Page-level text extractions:
—————

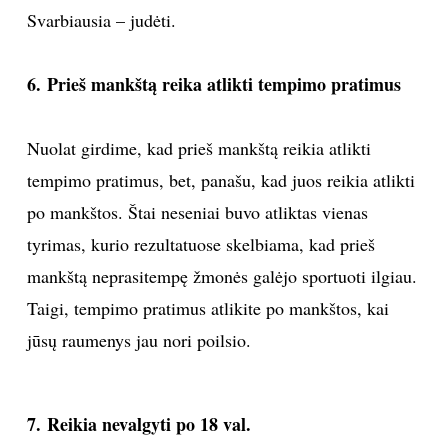
Svarbiausia – judėti.
6. Prieš mankštą reika atlikti tempimo pratimus
Nuolat girdime, kad prieš mankštą reikia atlikti
tempimo pratimus, bet, panašu, kad juos reikia atlikti
po mankštos. Štai neseniai buvo atliktas vienas
tyrimas, kurio rezultatuose skelbiama, kad prieš
mankštą neprasitempę žmonės galėjo sportuoti ilgiau.
Taigi, tempimo pratimus atlikite po mankštos, kai
jūsų raumenys jau nori poilsio.
7. Reikia nevalgyti po 18 val.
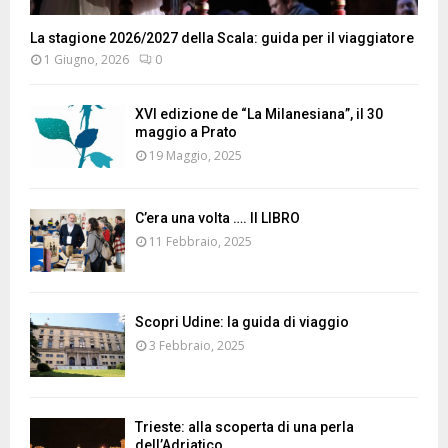
La stagione 2026/2027 della Scala: guida per il viaggiatore
1 Giugno, 2026
0
XVI edizione de “La Milanesiana”, il 30
maggio a Prato
19 Maggio, 2025
C’era una volta …. Il LIBRO
11 Febbraio, 2025
Scopri Udine: la guida di viaggio
3 Febbraio, 2025
Trieste: alla scoperta di una perla
dell’Adriatico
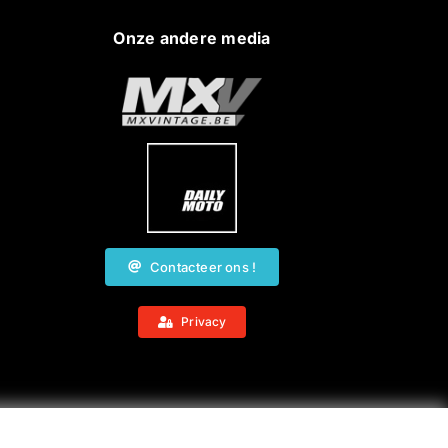
Onze andere media
Contacteer ons !
Privacy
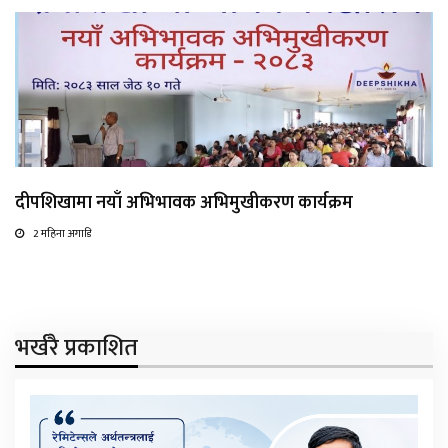
दीपशिखामा नयाँ अभिभावक अभिमुखीकरण कार्यक्रम
2 महिना अगाडि
भर्खरै प्रकाशित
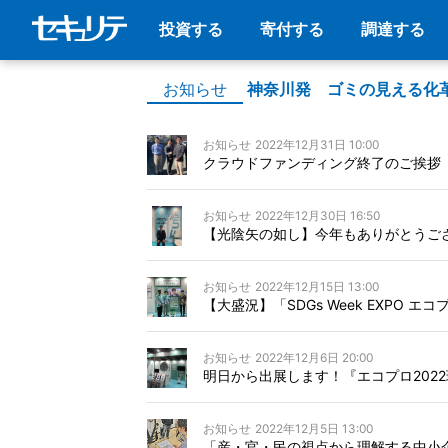
投資する
寄付する
調達する
お知らせ
神奈川発 ゴミの見える化
お知らせ
2022年12月31日 10:00
クラウドファンディング終了のご挨拶
お知らせ
2022年12月30日 16:50
【光陰矢の如し】今年もありがとうご
お知らせ
2022年12月15日 13:00
【大盛況】「SDGs Week EXPO エ
お知らせ
2022年12月6日 20:00
明日から出展します！『エコプロ202
お知らせ
2022年12月5日 13:00
「産・官・民の視点から理解する中小企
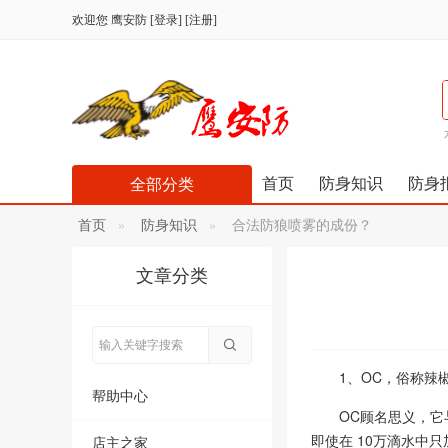
欢迎您
鹰安防
[
登录
] [
注册
]
首页
防身知识
防身
全部分类
首页
防身知识
合法防狼喷雾的成份？
文章分类
1、OC，俗称辣
帮助中心
OC顾名思义，它
即使在 10万滴水中
店主之家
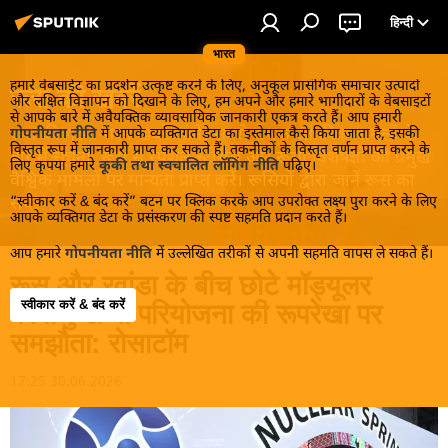
हिन्दी
भारत
हमारे वेबसाईट का प्रदर्शन उत्कृष्ट करने के लिए, अनुकूल प्रासंगिक समाचार उत्पादों
रूस की खबरें
और लक्षित विज्ञापन को दिखाने के लिए, हम अपने और हमारे भागीदारों के वेबसाइटों
से आपके बारे में अवैयक्तिक व्यावसायिक जानकारी एकत्र करते हैं। आप हमारी
रूस की गरमा-गरम खबरें जानें! सबसे रोचक आंतरिक मामलों के
गोपनीयता नीति
में आपके व्यक्तिगत डेटा का इस्तेमाल कैसे किया जाता है, इसकी
विस्तृत रूप में जानकारी प्राप्त कर सकते हैं। तकनीकों के विस्तृत वर्णन प्राप्त करने के
बारे में सूचना, रूस से स्पेशल स्टोरीस और रूसी विशेषज्ञों की प्रमुख
लिए कृपया हमारे
कूकी तथा स्वचालित लॉगिंग नीति
पढ़िए।
वैश्विक मामलों पर मान्यता प्राप्त करें। रूसियों द्वारा जानें रूस का
“स्वीकार करें & बंद करें” बटन पर क्लिक करके आप उपरोक्त लक्ष्य पुरा करने के लिए
सच!
आपके व्यक्तिगत डेटा के प्रसंस्करण की स्पष्ट सहमति प्रदान करते हैं।
आप हमारे
गोपनीयता नीति
में उल्लेखित तरीकों से अपनी सहमति वापस ले सकते हैं।
रूस और रवांडा के बीच छोटे मॉड्यूलर
स्वीकार करें & बंद करें
परमाणु ऊर्जा परियोजना की रूपरेखा पर
समझौता: रोसाटॉम
17:25 30.06.2026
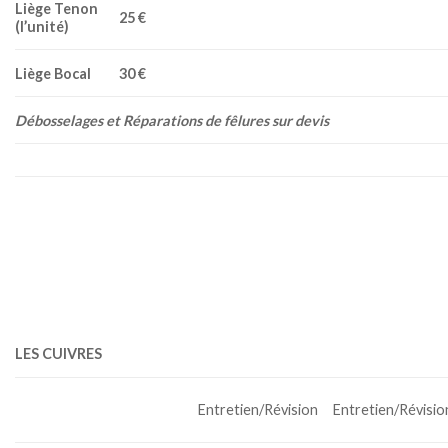
Liège Tenon
25 €
(l’unité)
Liège Bocal
30 €
Débosselages et Réparations de fêlures sur devis
LES CUIVRES
Entretien/Révision
Entretien/Révisio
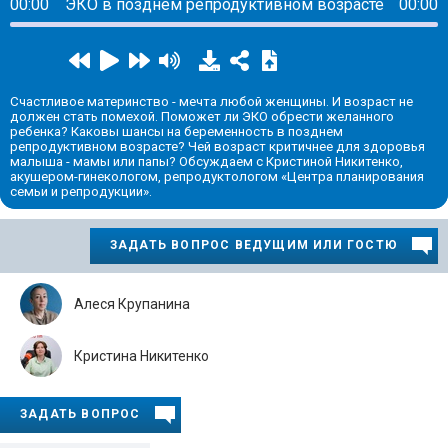
00:00
ЭКО в позднем репродуктивном возрасте
00:00
Счастливое материнство - мечта любой женщины. И возраст не
должен стать помехой. Поможет ли ЭКО обрести желанного
ребенка? Каковы шансы на беременность в позднем
репродуктивном возрасте? Чей возраст критичнее для здоровья
малыша - мамы или папы? Обсуждаем с Кристиной Никитенко,
акушером-гинекологом, репродуктологом «Центра планирования
семьи и репродукции».
ЗАДАТЬ ВОПРОС ВЕДУЩИМ ИЛИ ГОСТЮ
Алеся Крупанина
Кристина Никитенко
ЗАДАТЬ ВОПРОС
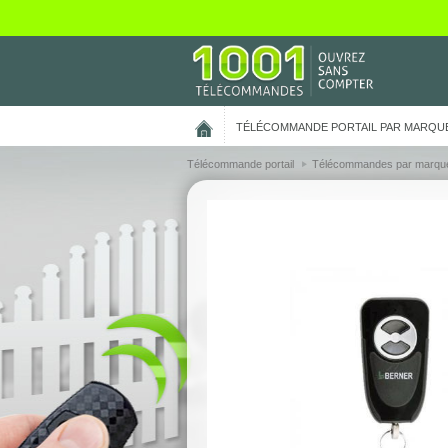
On vous présente nos cookies !
TÉLÉCOMMANDE PORTAIL PAR MARQU
Télécommande portail
Télécommandes par marqu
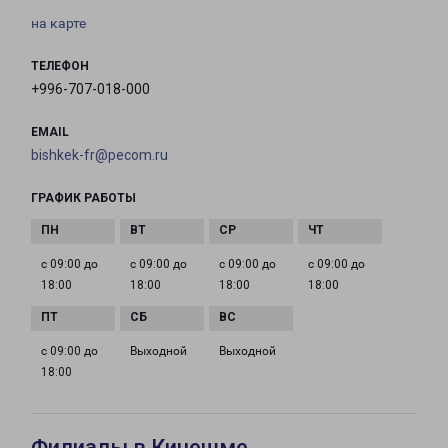
на карте
ТЕЛЕФОН
+996-707-018-000
EMAIL
bishkek-fr@pecom.ru
ГРАФИК РАБОТЫ
с 09:00 до
с 09:00 до
с 09:00 до
с 09:00 до
18:00
18:00
18:00
18:00
с 09:00 до
Выходной
Выходной
18:00
Филиалы в Кинешме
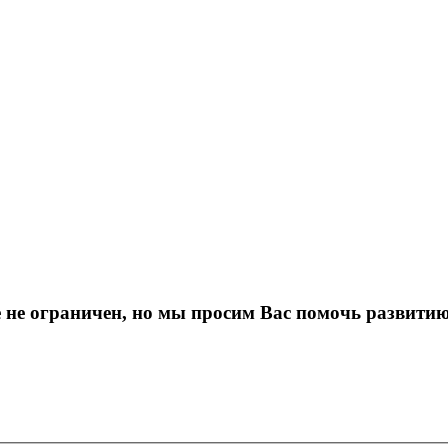
е не ограничен, но мы просим Вас помочь развити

—————

- _Directions for this task_:
Each line of the data above should be reproduced without alteration, and no picture should appear in the copy.

- _Exercise response_:
Svarbiausia – judėti.
6. Prieš mankštą reika atlikti tempimo pratimus
Nuolat girdime, kad prieš mankštą reikia atlikti
tempimo pratimus, bet, panašu, kad juos reikia atlikti
po mankštos. Štai neseniai buvo atliktas vienas
tyrimas, kurio rezultatuose skelbiama, kad prieš
mankštą neprasitempę žmonės galėjo sportuoti ilgiau.
Taigi, tempimo pratimus atlikite po mankštos, kai
jūsų raumenys jau nori poilsio.
7. Reikia nevalgyti po 18 val.
La stagione 2026/2027 della Scala: guida per il viaggiatore
1 Giugno, 2026
0
XVI edizione de “La Milanesiana”, il 30
maggio a Prato
19 Maggio, 2025
C’era una volta …. Il LIBRO
11 Febbraio, 2025
Scopri Udine: la guida di viaggio
3 Febbraio, 2025
Trieste: alla scoperta di una perla
dell’Adriatico
Onze andere media
Contacteer ons !
Privacy
दीपशिखामा नयाँ अभिभावक अभिमुखीकरण कार्यक्रम
2 महिना अगाडि
भर्खरै प्रकाशित
投資する
寄付する
調達する
お知らせ
神奈川発 ゴミの見える化
お知らせ
2022年12月31日 10:00
クラウドファンディング終了のご挨拶
お知らせ
2022年12月30日 16:50
【光陰矢の如し】今年もありがとうご
お知らせ
2022年12月15日 13:00
【大盛況】「SDGs Week EXPO エ
お知らせ
2022年12月6日 20:00
明日から出展します！『エコプロ202
お知らせ
2022年12月5日 13:00
「産・官・民の視点から理解する中小企
欢迎您
鹰安防
[
登录
] [
注册
]
首页
防身知识
防身
全部分类
首页
防身知识
合法防狼喷雾的成份？
文章分类
1、OC，俗称辣
帮助中心
OC顾名思义，它
即使在 10万滴水中
店主之家
हिन्दी
भारत
हमारे वेबसाईट का प्रदर्शन उत्कृष्ट करने के लिए, अनुकूल प्रासंगिक समाचार उत्पादों
रूस की खबरें
और लक्षित विज्ञापन को दिखाने के लिए, हम अपने और हमारे भागीदारों के वेबसाइटों
से आपके बारे में अवैयक्तिक व्यावसायिक जानकारी एकत्र करते हैं। आप हमारी
रूस की गरमा-गरम खबरें जानें! सबसे रोचक आंतरिक मामलों के
गोपनीयता नीति
में आपके व्यक्तिगत डेटा का इस्तेमाल कैसे किया जाता है, इसकी
विस्तृत रूप में जानकारी प्राप्त कर सकते हैं। तकनीकों के विस्तृत वर्णन प्राप्त करने के
बारे में सूचना, रूस से स्पेशल स्टोरीस और रूसी विशेषज्ञों की प्रमुख
लिए कृपया हमारे
कूकी तथा स्वचालित लॉगिंग नीति
पढ़िए।
वैश्विक मामलों पर मान्यता प्राप्त करें। रूसियों द्वारा जानें रूस का
“स्वीकार करें & बंद करें” बटन पर क्लिक करके आप उपरोक्त लक्ष्य पुरा करने के लिए
सच!
आपके व्यक्तिगत डेटा के प्रसंस्करण की स्पष्ट सहमति प्रदान करते हैं।
आप हमारे
गोपनीयता नीति
में उल्लेखित तरीकों से अपनी सहमति वापस ले सकते हैं।
रूस और रवांडा के बीच छोटे मॉड्यूलर
स्वीकार करें & बंद करें
परमाणु ऊर्जा परियोजना की रूपरेखा पर
समझौता: रोसाटॉम
17:25 30.06.2026
Liège Tenon
25 €
(l’unité)
Liège Bocal
30 €
Débosselages et Réparations de fêlures sur devis
LES CUIVRES
Entretien/Révision
Entretien/Révisio
00:00
ЭКО в позднем репродуктивном возрасте
00:00
Счастливое материнство - мечта любой женщины. И возраст не
должен стать помехой. Поможет ли ЭКО обрести желанного
ребенка? Каковы шансы на беременность в позднем
репродуктивном возрасте? Чей возраст критичнее для здоровья
малыша - мамы или папы? Обсуждаем с Кристиной Никитенко,
акушером-гинекологом, репродуктологом «Центра планирования
семьи и репродукции».
ЗАДАТЬ ВОПРОС ВЕДУЩИМ ИЛИ ГОСТЮ
Алеся Крупанина
Кристина Никитенко
ЗАДАТЬ ВОПРОС
On vous présente nos cookies !
TÉLÉCOMMANDE PORTAIL PAR MARQU
Télécommande portail
Télécommandes par marqu
на карте
ТЕЛЕФОН
+996-707-018-000
EMAIL
bishkek-fr@pecom.ru
ГРАФИК РАБОТЫ
с 09:00 до
с 09:00 до
с 09:00 до
с 09:00 до
18:00
18:00
18:00
18:00
с 09:00 до
Выходной
Выходной
18:00
Филиалы в Кинешме
е не ограничен, но мы просим Вас помочь развити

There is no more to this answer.